Some impeachment leftovers

  • Rep. Adam Schiff, D-Calif., the Democratic chairman of the House Intelligence Committee, told Vice President Mike Pence in a letter Tuesday Pence may be "purposefully misleading" Congress about a September conversation between Pence and Ukrainian President Volodymyr Zelensky.
  • Rep. Jared Golden, D-Maine, announced Tuesday he would split his vote on the articles of impeachment. Golden said he would vote for one article – abuse of power – and against the other – obstruction of Congress. 
  • Rep. Jeff Van Drew, D-N.J., on Tuesday wouldn't say whether he was planning to abandon the Democratic party and become a Republican after news reports led Democrats in his state to attack him as a coward. Previously, Van Drew, was the lone Democratic congressman to come out against the Trump impeachment.
  • A poll released Tuesday by ABC News and The Washington Post found that the majority of Americans think that the president will face a fair trial in the Senate, but that top aides who have not cooperated with House impeachment investigators should be allowed to testify.
  • Supreme Court Justice Ruth Bader Ginsburg said Trump "is not a lawyer" after the president asked via Twitter whether the high court could stop the current impeachment proceedings against him.

Judge: FBI misled court when seeking permission to wiretap ex-Trump aide

A secretive court issued a rare public rebuke of the FBI on Tuesday, saying the bureau misled the Justice Department and the court when it sought permission to wiretap a former Trump campaign aide. 

The FBI's handling of the applications to wiretap Carter Page "was antithetical to the heightened duty of candor" expected of the bureau, Judge Rosemary Collyer of the Foreign Intelligence Surveillance Court wrote in a public opinion released Tuesday. 

As part of the FBI's inquiry into Russia's efforts to meddle in the 2016 presidential election, investigators conducted surveillance on Page, whom they believed was conspiring with the Russian government.

The report debunked Trump's claims that the Russia investigation was motivated by political bias. But it revealed a dysfunctional system in which a team of investigators, handpicked to conduct one of the FBI's most sensitive investigations, committed "basic and fundamental errors." 
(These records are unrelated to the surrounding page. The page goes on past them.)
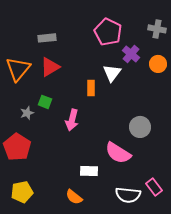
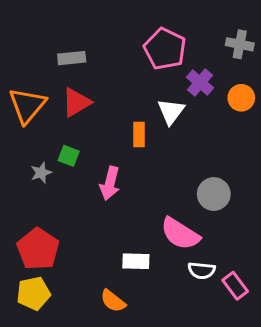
red pentagon: (17, 147) -> (38, 249), moved
white semicircle: (128, 195) -> (202, 270), moved, size x0.7

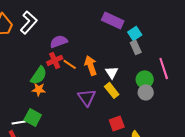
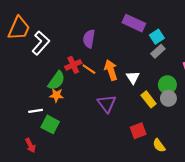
white L-shape: (29, 22) -> (41, 43), moved
purple semicircle: (59, 41) -> (89, 39), moved, turned -60
gray rectangle: (136, 47) -> (158, 51), turned 72
yellow rectangle: (112, 90) -> (149, 99), moved
white line: (19, 122) -> (36, 111), moved

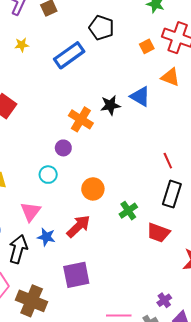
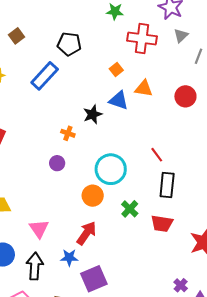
orange square: (147, 46) -> (116, 69), moved
orange triangle: (170, 77) -> (144, 88), moved
orange cross: (81, 119) -> (68, 133), size x0.6
cyan circle: (48, 175) -> (111, 169), moved, size x1.8
blue star: (46, 237) -> (69, 258), moved

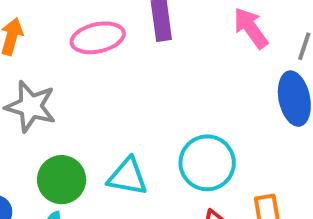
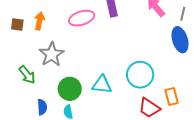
gray star: (31, 106) -> (52, 54), turned 30

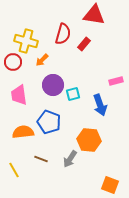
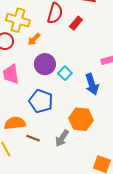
cyan square: (73, 94) -> (65, 73), turned -32
orange semicircle: (23, 132) -> (15, 123), moved

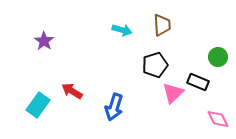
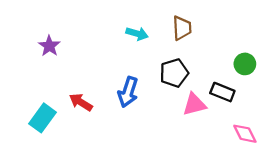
pink triangle: (173, 93) -> (194, 104), turned 30
blue arrow: (114, 107) -> (128, 92), moved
House approves spending deal that would avert shutdown

The House passed a $1.37 trillion spending package that includes money for Trump's border wall, increasing the age for purchasing tobacco products from 18 to 21 and a deal that offered something for both Democrats and Republicans.

Liberals secured a 3.1% raise for federal workers, upgrades to election systems and $25 million in gun violence research after decades of the gun lobby working against it. 
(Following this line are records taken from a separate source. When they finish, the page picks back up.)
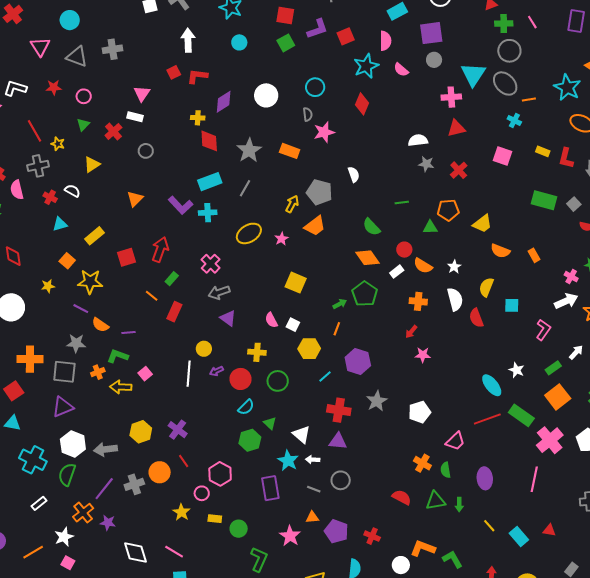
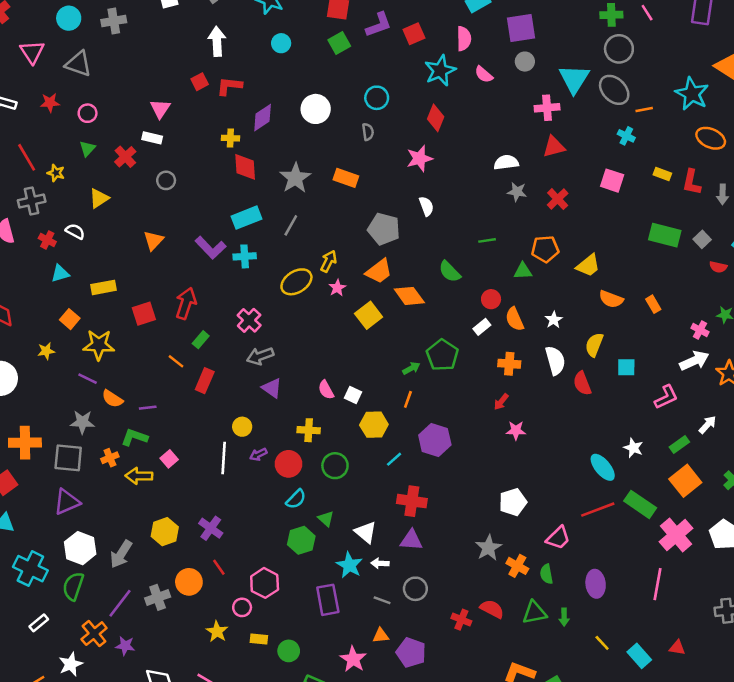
gray cross: (113, 49) -> (114, 21), moved
pink star: (324, 132) -> (420, 158), moved
yellow arrow: (292, 204) -> (329, 261), moved
yellow rectangle: (95, 236) -> (104, 287), turned 30
orange diamond: (368, 258) -> (409, 296), moved
orange semicircle: (423, 266) -> (515, 319), turned 36
yellow square: (296, 283) -> (369, 315), moved, turned 30
pink L-shape: (543, 330) -> (666, 397), turned 30
gray star: (377, 401) -> (488, 548), moved
gray arrow: (106, 449) -> (121, 554), turned -50
red cross: (372, 536) -> (461, 620), moved

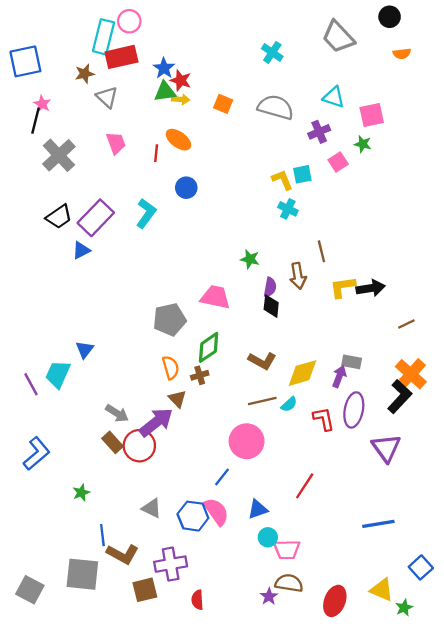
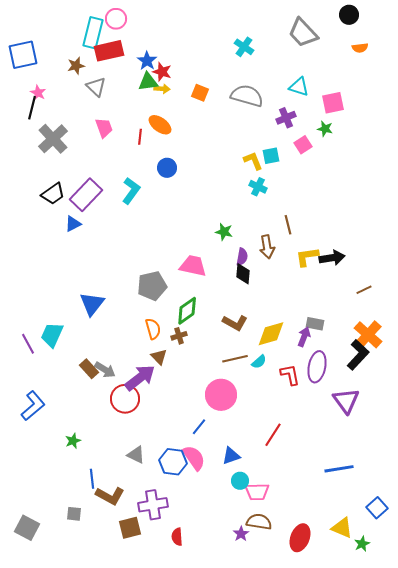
blue triangle: (85, 350) -> (92, 304), moved, size x1.5
brown rectangle: (113, 442) -> (89, 369), moved
gray square: (82, 574) -> (74, 514), size x0.5

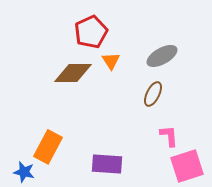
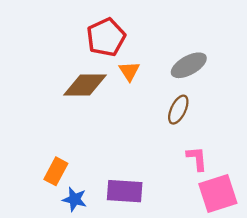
orange rectangle: (48, 147) -> (56, 171), size x0.7
blue star: (24, 172) -> (75, 199), moved

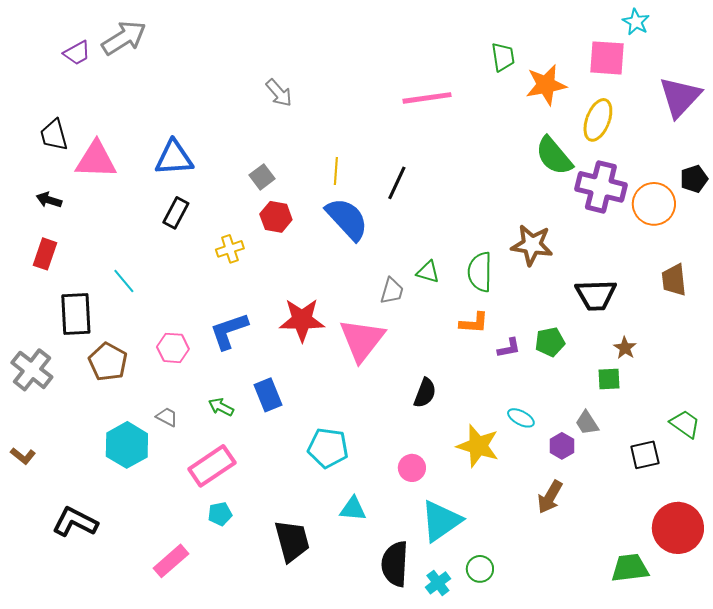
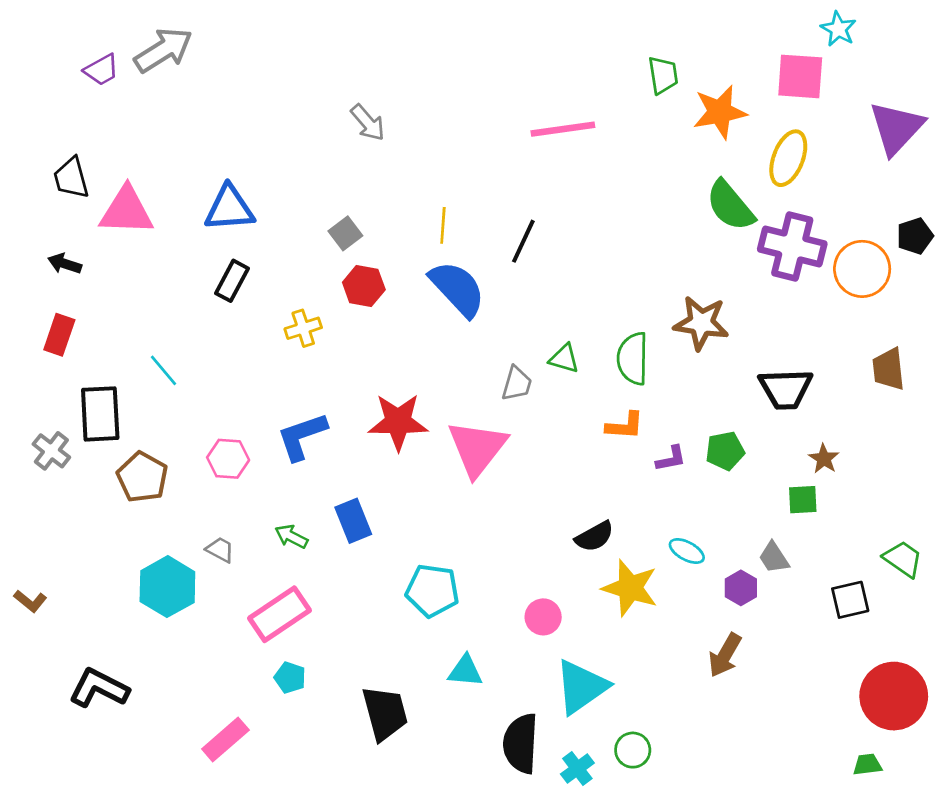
gray cross: (32, 370) -> (51, 451), moved, size x0.7
black semicircle: (425, 393) -> (595, 537), moved, turned 40
cyan pentagon: (220, 514) -> (290, 678), turned 30
green trapezoid: (630, 568) -> (867, 765), moved, size x0.6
Republicans were also able to tout $22 billion more in funding for the Pentagon and the preservation of restrictions related to abortion.

The approval Tuesday could avert a government shutdown that would begin Friday, when the government is set to run out of funding. The package will go to the Senate for approval before being sent to Trump for his signature.

Wrapping it up

Let's take a quick look at some other news in the areas of policy, policymakers and what makes the nation's capital tick.

  • The Democratic National Committee announced Tuesday that the Democrats' next primary debate would proceed as planned Thursday, after the party stepped in to help arrange a settlement to a labor dispute that had threatened the forum.
  • Former Trump campaign aide Rick Gates was sentenced Tuesday to 45 days in jail, a departure from a probation sentence prosecutors said he deserved in exchange for being a key witness in the Russia investigation.
  • A group of well-known conservative Trump critics – including the husband of White House counselor Kellyanne Conway, George Conway – have launched a political action committee aimed at stopping Trump's reelection
  • "The biggest challenge for the Democratic Party this year will be transferring the support of Democratic voters—who have spread their support across different primary front-runners—to the eventual Democratic nominee," pollster David Paleologos writes in an analysis for USA TODAY.